À M. LE BARON MARTINEAU-DESCHENEZ,
À VILLERS-SUR-MER


Nohant, 3 août 1875.


Merci de ta bonne chère lettre, mon Benjamin. J’y veux répondre moi-même d’autant plus qu’aujourd’hui je suis seule à la maison avec mes deux petites filles. Maurice, Lina et les amis ont été faire de la géologie aux environs. C’est te dire que tout mon monde se porte bien, quoique ma petite Lina et ses deux filles aient eu la rougeole coup sur coup. À présent, toutes les santés sont bonnes ; seulement ce jeune monde a un peu maigri.
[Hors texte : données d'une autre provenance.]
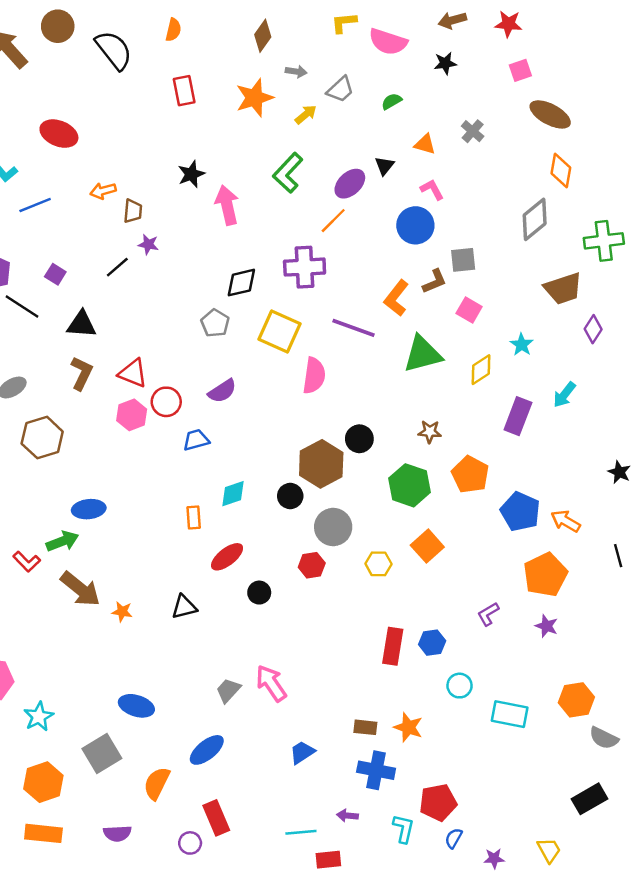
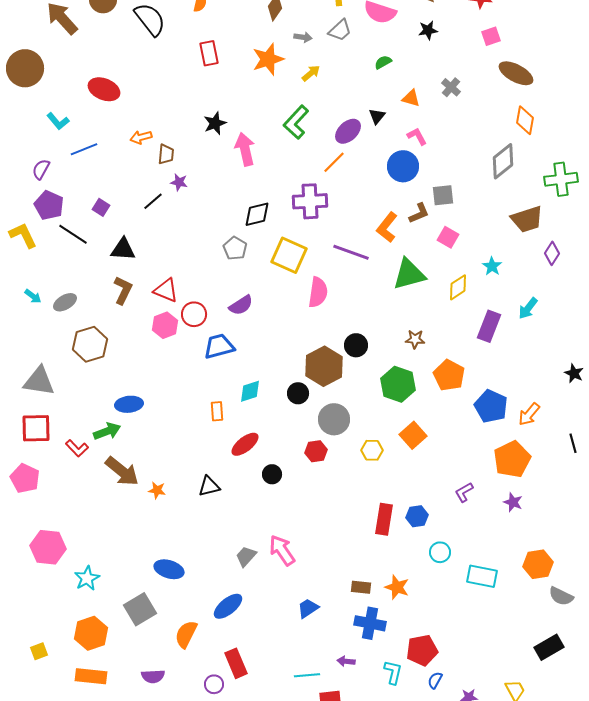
gray trapezoid: (340, 89) -> (340, 30), moved
blue trapezoid: (196, 440) -> (219, 346), size x1.4
orange arrow: (566, 521) -> (529, 414), turned -80

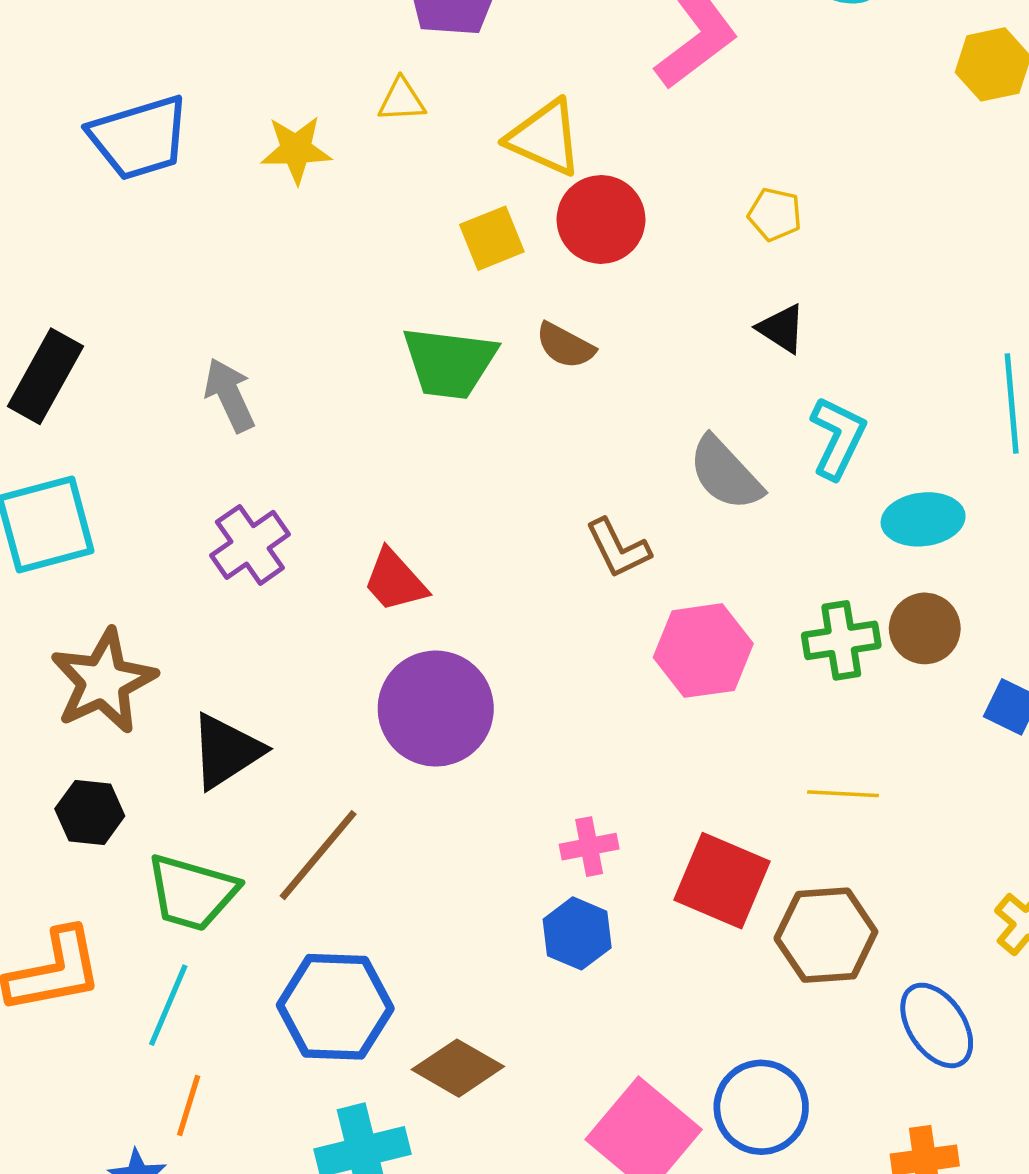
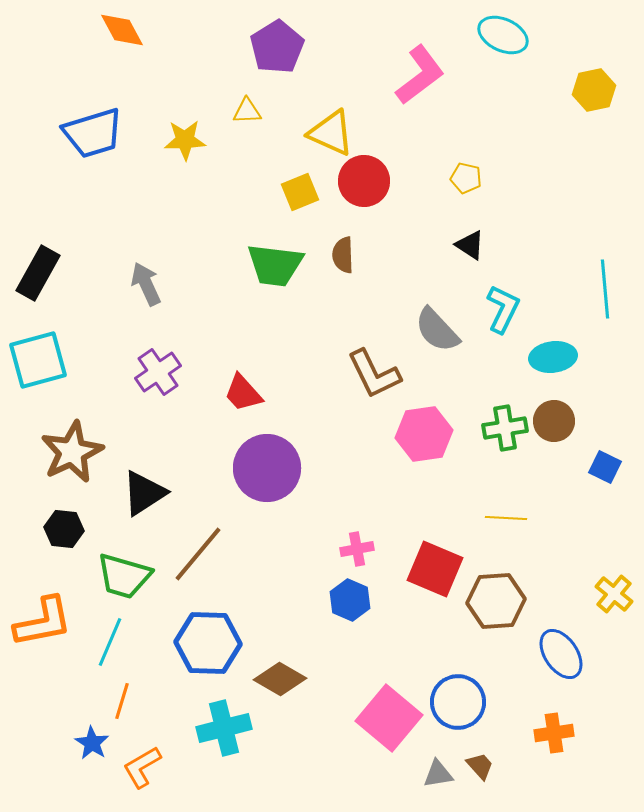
brown semicircle: (565, 346) -> (343, 255), turned 60
brown L-shape: (618, 548) -> (374, 374), size x1.4

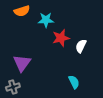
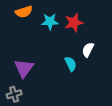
red star: (61, 38) -> (74, 23), moved
cyan semicircle: (74, 82) -> (71, 64), moved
On nous décommande les bains de mer pour cette année mais peut-être une autre fois irons-nous vous rejoindre à Villers, qui est un lieu charmant et où il nous serait si doux d’être près de vous. Je n’irais certainement pas vous fourrer toute ma smala ; mais vous nous trouveriez bien une maisonnette à louer pour un mois, pas trop loin de la vôtre. J’ai par là un endroit favori, les Vaches-Noires, avec les grandes falaises où je me plaisais tant. Pour cette année, nous ne bougeons plus. Moi seule irai à Paris vers la fin de septembre, pour les dernières répétitions du Marquis de Villemer, qu’on va jouer au Théâtre Français ; serez-vous revenus de Normandie ? je veux l’espérer. Je compte sur ta promesse de nous envoyer tous vos portraits quand vous les aurez sous la main, et, en attendant, je vous envoie tous les nôtres, avec la maison, le jardin et le village, le nid avec la nichée. Embrasse pour nous ta charmante femme et ta charmante fille, si gracieuses et si bonnes toutes deux. Je suis heureuse de te savoir heureux ; tu le méritais bien, toi qui as toujours été le meilleur des êtres et le plus fidèle des amis.

À toi de cœur.
G. SAND.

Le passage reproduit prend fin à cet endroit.